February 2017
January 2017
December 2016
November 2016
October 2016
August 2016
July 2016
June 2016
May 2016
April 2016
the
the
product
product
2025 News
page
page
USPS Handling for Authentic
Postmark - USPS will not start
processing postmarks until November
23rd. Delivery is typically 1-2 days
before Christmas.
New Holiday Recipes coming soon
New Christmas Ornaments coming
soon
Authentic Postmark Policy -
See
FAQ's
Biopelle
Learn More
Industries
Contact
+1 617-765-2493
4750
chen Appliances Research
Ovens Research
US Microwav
· · · · · · ·
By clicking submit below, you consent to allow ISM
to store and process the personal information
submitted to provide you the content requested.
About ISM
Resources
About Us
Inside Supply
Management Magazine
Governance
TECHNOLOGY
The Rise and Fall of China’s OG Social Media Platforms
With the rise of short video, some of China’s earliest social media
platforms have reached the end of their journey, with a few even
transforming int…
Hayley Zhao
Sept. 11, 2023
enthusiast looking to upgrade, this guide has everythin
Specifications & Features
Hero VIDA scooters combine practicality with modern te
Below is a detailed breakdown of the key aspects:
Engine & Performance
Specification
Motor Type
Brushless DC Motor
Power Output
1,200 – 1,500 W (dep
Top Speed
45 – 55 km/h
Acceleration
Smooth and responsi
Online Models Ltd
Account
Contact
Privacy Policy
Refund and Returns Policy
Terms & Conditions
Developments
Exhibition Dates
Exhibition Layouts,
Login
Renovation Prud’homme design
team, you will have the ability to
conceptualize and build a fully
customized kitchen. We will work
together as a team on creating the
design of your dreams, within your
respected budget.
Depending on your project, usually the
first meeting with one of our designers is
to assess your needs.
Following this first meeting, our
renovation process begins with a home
· · · · · · ·
From the records above, print exactly the lines that run from the line with "February 2017" to the line with "US Microwav", inclusive.

February 2017
January 2017
December 2016
November 2016
October 2016
August 2016
July 2016
June 2016
May 2016
April 2016
the
the
product
product
2025 News
page
page
USPS Handling for Authentic
Postmark - USPS will not start
processing postmarks until November
23rd. Delivery is typically 1-2 days
before Christmas.
New Holiday Recipes coming soon
New Christmas Ornaments coming
soon
Authentic Postmark Policy -
See
FAQ's
Biopelle
Learn More
Industries
Contact
+1 617-765-2493
4750
chen Appliances Research
Ovens Research
US Microwav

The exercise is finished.